THE RECORDS: Begin

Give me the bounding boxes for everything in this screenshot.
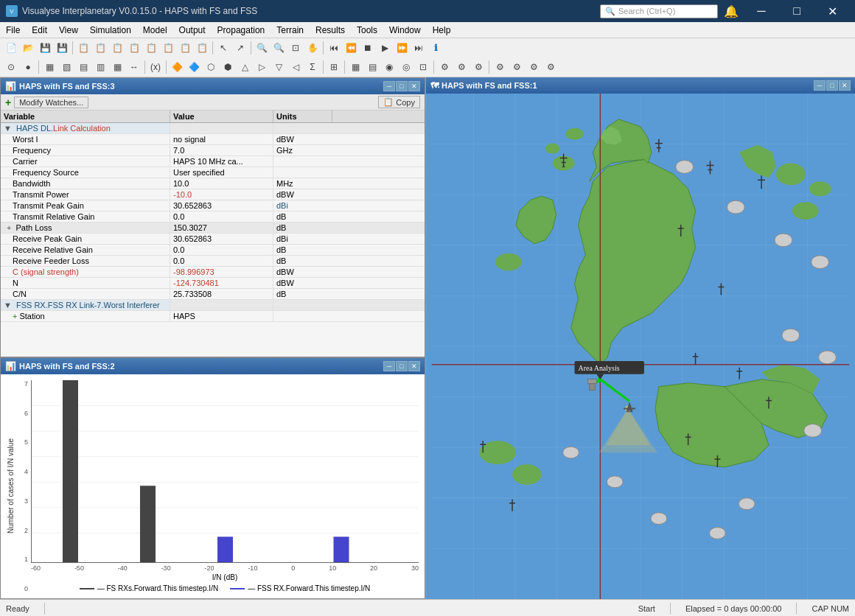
tb2-btn26[interactable]: ⚙ [470,59,486,75]
tb-btn2[interactable]: 📋 [92,40,108,56]
tb2-btn16[interactable]: ▽ [271,59,287,75]
tb-btn6[interactable]: 📋 [160,40,176,56]
tb2-area[interactable]: ⊞ [326,59,342,75]
legend-label-2: — FSS RX.Forward.This timestep.I/N [248,584,370,592]
tb2-btn28[interactable]: ⚙ [509,59,525,75]
menu-edit[interactable]: Edit [26,22,53,38]
modify-watches-button[interactable]: Modify Watches... [14,97,88,108]
tb2-btn20[interactable]: ▤ [364,59,380,75]
menu-model[interactable]: Model [137,22,173,38]
tb-cursor[interactable]: ↖ [215,40,231,56]
close-button[interactable]: ✕ [815,0,849,22]
tb-info[interactable]: ℹ [427,40,444,56]
table-body[interactable]: ▼ HAPS DL.Link Calculation Worst I no si… [1,123,425,337]
tb-save2[interactable]: 💾 [54,40,70,56]
menu-view[interactable]: View [53,22,84,38]
expand-icon[interactable]: ▼ [4,124,12,133]
tb-pan[interactable]: ✋ [304,40,321,56]
tb2-btn7[interactable]: ▦ [109,59,125,75]
minimize-button[interactable]: ─ [744,0,778,22]
tb-btn3[interactable]: 📋 [109,40,125,56]
watch-close[interactable]: ✕ [408,81,420,91]
tb2-btn21[interactable]: ◉ [381,59,397,75]
tb-save[interactable]: 💾 [37,40,53,56]
map-maximize[interactable]: □ [826,80,838,91]
tb-open[interactable]: 📂 [20,40,36,56]
tb2-btn27[interactable]: ⚙ [492,59,508,75]
tb2-btn10[interactable]: 🔶 [169,59,185,75]
menu-file[interactable]: File [0,22,26,38]
tb2-btn1[interactable]: ⊙ [3,59,19,75]
menu-propagation[interactable]: Propagation [212,22,271,38]
tb2-btn9[interactable]: (x) [147,59,164,75]
tb-btn7[interactable]: 📋 [177,40,193,56]
tb-play[interactable]: ▶ [377,40,393,56]
tb2-btn11[interactable]: 🔷 [186,59,202,75]
row-section-haps: ▼ HAPS DL.Link Calculation [1,123,170,133]
tb-btn5[interactable]: 📋 [143,40,159,56]
svg-point-79 [651,513,667,525]
col-value[interactable]: Value [170,111,273,122]
tb-fit[interactable]: ⊡ [287,40,304,56]
chart-legend: — FS RXs.Forward.This timestep.I/N — FSS… [31,584,419,592]
maximize-button[interactable]: □ [780,0,814,22]
chart-minimize[interactable]: ─ [383,361,395,371]
tb-play-end[interactable]: ⏭ [411,40,427,56]
tb-play-start[interactable]: ⏮ [326,40,342,56]
tb-zoom-in[interactable]: 🔍 [254,40,270,56]
tb-btn1[interactable]: 📋 [75,40,91,56]
tb2-btn12[interactable]: ⬡ [203,59,219,75]
tb-play-fwd[interactable]: ⏩ [394,40,410,56]
menu-window[interactable]: Window [383,22,427,38]
tb2-btn13[interactable]: ⬢ [220,59,236,75]
tb2-btn19[interactable]: ▦ [347,59,363,75]
search-box[interactable]: 🔍 Search (Ctrl+Q) [600,4,718,18]
tb-select[interactable]: ↗ [232,40,248,56]
fss-expand-icon[interactable]: ▼ [4,301,12,309]
tb2-btn2[interactable]: ● [20,59,36,75]
menu-tools[interactable]: Tools [351,22,383,38]
menu-results[interactable]: Results [310,22,351,38]
table-row: Receive Peak Gain 30.652863 dBi [1,234,425,245]
tb2-btn18[interactable]: Σ [304,59,321,75]
chart-close[interactable]: ✕ [408,361,420,371]
chart-maximize[interactable]: □ [396,361,408,371]
tb2-btn30[interactable]: ⚙ [542,59,559,75]
tb2-btn3[interactable]: ▦ [41,59,57,75]
table-row: C (signal strength) -98.996973 dBW [1,267,425,278]
watch-maximize[interactable]: □ [396,81,408,91]
map-minimize[interactable]: ─ [814,80,826,91]
tb-btn8[interactable]: 📋 [194,40,210,56]
tb-zoom-out[interactable]: 🔍 [271,40,287,56]
tb2-btn15[interactable]: ▷ [254,59,270,75]
tb2-btn5[interactable]: ▤ [75,59,91,75]
menu-output[interactable]: Output [173,22,212,38]
copy-button[interactable]: 📋 Copy [378,96,420,108]
tb2-btn17[interactable]: ◁ [287,59,304,75]
map-area[interactable]: Area Analysis [426,94,855,599]
menu-simulation[interactable]: Simulation [84,22,137,38]
col-variable[interactable]: Variable [1,111,170,122]
var-frequency: Frequency [1,145,170,155]
path-expand-icon[interactable]: + [7,223,11,232]
tb2-btn4[interactable]: ▧ [58,59,74,75]
tb2-btn8[interactable]: ↔ [126,59,142,75]
tb2-btn6[interactable]: ▥ [92,59,108,75]
tb-play-back[interactable]: ⏪ [343,40,359,56]
tb-btn4[interactable]: 📋 [126,40,142,56]
watch-minimize[interactable]: ─ [383,81,395,91]
map-close[interactable]: ✕ [839,80,851,91]
menu-terrain[interactable]: Terrain [271,22,310,38]
notification-icon[interactable]: 🔔 [724,4,739,18]
tb-new[interactable]: 📄 [3,40,19,56]
col-units[interactable]: Units [273,111,332,122]
tb2-btn29[interactable]: ⚙ [526,59,542,75]
menu-help[interactable]: Help [427,22,457,38]
tb2-btn22[interactable]: ◎ [398,59,414,75]
tb2-btn23[interactable]: ⊡ [415,59,431,75]
tb2-btn25[interactable]: ⚙ [453,59,470,75]
tb2-btn14[interactable]: △ [237,59,253,75]
table-row: Transmit Power -10.0 dBW [1,189,425,200]
tb-stop[interactable]: ⏹ [360,40,376,56]
tb2-btn24[interactable]: ⚙ [436,59,453,75]
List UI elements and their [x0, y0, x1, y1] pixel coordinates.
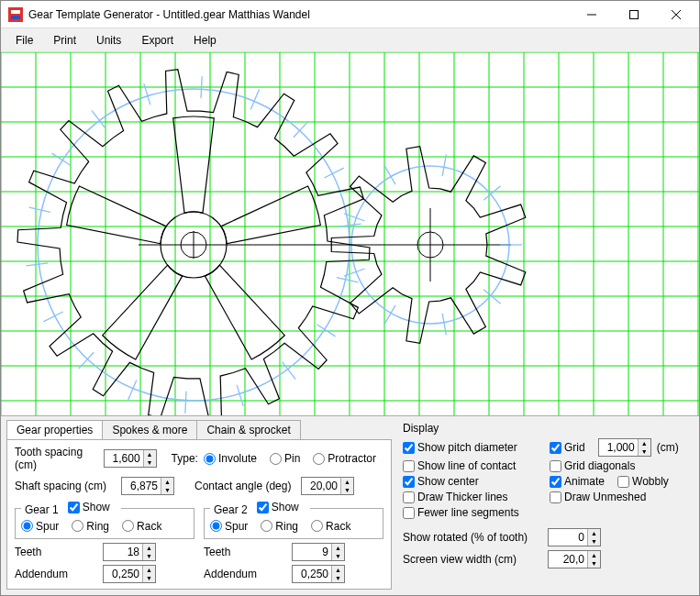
- gear2-teeth-input[interactable]: ▲▼: [292, 543, 345, 561]
- wobbly-checkbox[interactable]: Wobbly: [617, 475, 669, 488]
- grid-value-input[interactable]: ▲▼: [598, 438, 651, 457]
- line-contact-checkbox[interactable]: Show line of contact: [403, 459, 542, 472]
- menubar: File Print Units Export Help: [1, 28, 699, 52]
- type-involute-radio[interactable]: Involute: [204, 452, 257, 465]
- svg-line-52: [185, 392, 186, 414]
- svg-line-48: [337, 278, 358, 282]
- tab-spokes[interactable]: Spokes & more: [102, 420, 197, 439]
- contact-angle-input[interactable]: ▲▼: [301, 477, 354, 495]
- menu-print[interactable]: Print: [44, 31, 85, 50]
- gear1-legend: Gear 1: [25, 503, 59, 516]
- tooth-spacing-input[interactable]: ▲▼: [104, 449, 157, 468]
- svg-rect-2: [11, 16, 20, 19]
- menu-help[interactable]: Help: [184, 31, 226, 50]
- gear1-teeth-label: Teeth: [15, 546, 97, 558]
- grid-checkbox[interactable]: Grid: [550, 441, 585, 454]
- tooth-spacing-label: Tooth spacing (cm): [15, 446, 98, 471]
- gear1-spur-radio[interactable]: Spur: [21, 520, 59, 533]
- gear-drawing: [1, 52, 699, 415]
- menu-file[interactable]: File: [6, 31, 42, 50]
- grid-unit: (cm): [657, 441, 679, 454]
- svg-line-67: [442, 314, 446, 336]
- fewer-segments-checkbox[interactable]: Fewer line segments: [403, 506, 542, 519]
- gear2-show-checkbox[interactable]: Show: [257, 501, 299, 513]
- animate-checkbox[interactable]: Animate: [550, 475, 605, 488]
- gear1-teeth-input[interactable]: ▲▼: [103, 543, 156, 561]
- svg-rect-0: [8, 7, 23, 22]
- spin-up-icon[interactable]: ▲: [144, 450, 156, 458]
- app-window: Gear Template Generator - Untitled.gear …: [0, 0, 700, 596]
- tab-chain[interactable]: Chain & sprocket: [196, 420, 300, 439]
- gear2-legend: Gear 2: [214, 503, 248, 516]
- svg-rect-4: [630, 10, 639, 18]
- titlebar: Gear Template Generator - Untitled.gear …: [1, 1, 699, 28]
- tabs: Gear properties Spokes & more Chain & sp…: [6, 420, 392, 439]
- svg-line-62: [250, 89, 259, 109]
- svg-line-51: [237, 385, 243, 406]
- svg-line-57: [29, 207, 50, 212]
- display-pane: Display Show pitch diameter Grid ▲▼ (cm)…: [399, 420, 694, 590]
- left-pane: Gear properties Spokes & more Chain & sp…: [6, 420, 392, 590]
- svg-line-72: [442, 155, 446, 177]
- show-pitch-checkbox[interactable]: Show pitch diameter: [403, 438, 542, 457]
- grid-diag-checkbox[interactable]: Grid diagonals: [550, 459, 683, 472]
- shaft-spacing-value[interactable]: [122, 478, 161, 494]
- type-pin-radio[interactable]: Pin: [270, 452, 300, 465]
- gear2-spur-radio[interactable]: Spur: [210, 520, 248, 533]
- shaft-spacing-input[interactable]: ▲▼: [121, 477, 174, 495]
- type-protractor-radio[interactable]: Protractor: [313, 452, 376, 465]
- show-rotated-input[interactable]: ▲▼: [548, 528, 601, 546]
- gear2-rack-radio[interactable]: Rack: [311, 520, 350, 533]
- maximize-button[interactable]: [613, 2, 655, 28]
- gear2-fieldset: Gear 2 Show Spur Ring Rack: [204, 501, 383, 539]
- window-title: Gear Template Generator - Untitled.gear …: [28, 8, 310, 21]
- svg-line-53: [128, 380, 137, 400]
- gear2-ring-radio[interactable]: Ring: [261, 520, 298, 533]
- unmeshed-checkbox[interactable]: Draw Unmeshed: [550, 491, 683, 503]
- gear2-addendum-input[interactable]: ▲▼: [292, 565, 345, 583]
- display-heading: Display: [403, 422, 690, 435]
- shaft-spacing-label: Shaft spacing (cm): [15, 480, 116, 492]
- tab-body-gear-properties: Tooth spacing (cm) ▲▼ Type: Involute Pin…: [6, 439, 392, 590]
- svg-line-73: [483, 186, 500, 200]
- spin-down-icon[interactable]: ▼: [144, 458, 156, 467]
- gear2-addendum-label: Addendum: [204, 568, 286, 580]
- type-label: Type:: [172, 452, 198, 465]
- gear1-addendum-input[interactable]: ▲▼: [103, 565, 156, 583]
- tab-gear-properties[interactable]: Gear properties: [6, 420, 103, 439]
- gear1-ring-radio[interactable]: Ring: [72, 520, 109, 533]
- show-center-checkbox[interactable]: Show center: [403, 475, 542, 488]
- show-rotated-label: Show rotated (% of tooth): [403, 531, 540, 544]
- gear1-show-checkbox[interactable]: Show: [68, 501, 110, 513]
- close-button[interactable]: [655, 2, 697, 28]
- gear1-addendum-label: Addendum: [15, 568, 97, 580]
- menu-export[interactable]: Export: [132, 31, 183, 50]
- contact-angle-value[interactable]: [302, 478, 340, 494]
- tooth-spacing-value[interactable]: [105, 450, 143, 467]
- svg-line-63: [294, 121, 308, 138]
- gear2-teeth-label: Teeth: [204, 546, 286, 558]
- svg-line-61: [201, 76, 202, 98]
- svg-line-66: [483, 290, 500, 304]
- bottom-panel: Gear properties Spokes & more Chain & sp…: [1, 415, 699, 595]
- thicker-checkbox[interactable]: Draw Thicker lines: [403, 491, 542, 503]
- svg-line-56: [26, 263, 48, 266]
- view-width-input[interactable]: ▲▼: [548, 550, 601, 568]
- view-width-label: Screen view width (cm): [403, 553, 540, 566]
- app-icon: [8, 7, 23, 22]
- menu-units[interactable]: Units: [87, 31, 130, 50]
- minimize-button[interactable]: [571, 2, 613, 28]
- gear1-fieldset: Gear 1 Show Spur Ring Rack: [15, 501, 194, 539]
- svg-rect-1: [11, 10, 20, 14]
- gear-canvas[interactable]: [1, 52, 699, 415]
- gear1-rack-radio[interactable]: Rack: [122, 520, 161, 533]
- contact-angle-label: Contact angle (deg): [194, 480, 295, 492]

THE RECORDS: End

Copy the lines that hold the word "area". Take them from the records above.

tb2-area[interactable]: ⊞ [326,59,342,75]
map-area[interactable]: Area Analysis [426,94,855,599]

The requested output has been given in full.